Excerpted records

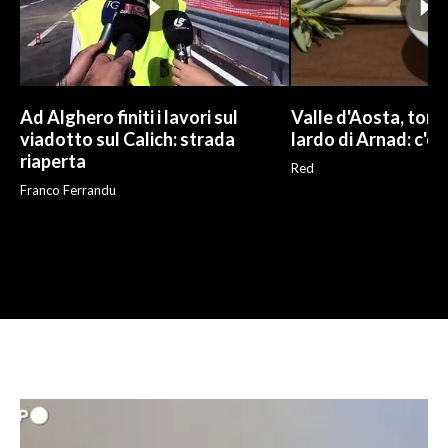
Ad Alghero finiti i lavori sul
Valle d'Aosta, torna
viadotto sul Calich: strada
lardo di Arnad: c'è 
riaperta
Red
Franco Ferrandu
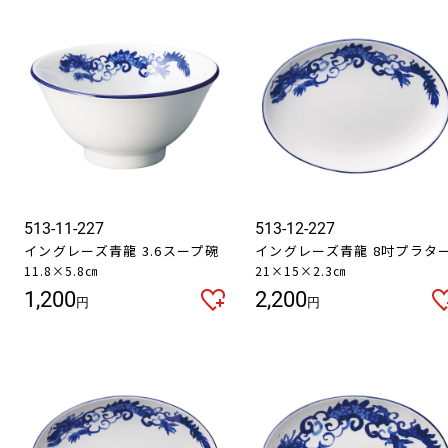
513-11-227
513-12-227
イングレーズ青龍 3.6スープ碗
イングレーズ青龍 8吋プラタ
11.8×5.8㎝
21×15×2.3㎝
1,200
2,200
円
円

Your assignment
Repeat the records in full, exactly as they appear, but with the pictures removed.

Answer space
Ad Alghero finiti i lavori sul
Valle d'Aosta, torna
viadotto sul Calich: strada
lardo di Arnad: c'è 
riaperta
Red
Franco Ferrandu
513-11-227
513-12-227
イングレーズ青龍 3.6スープ碗
イングレーズ青龍 8吋プラタ
11.8×5.8㎝
21×15×2.3㎝
1,200
2,200
円
円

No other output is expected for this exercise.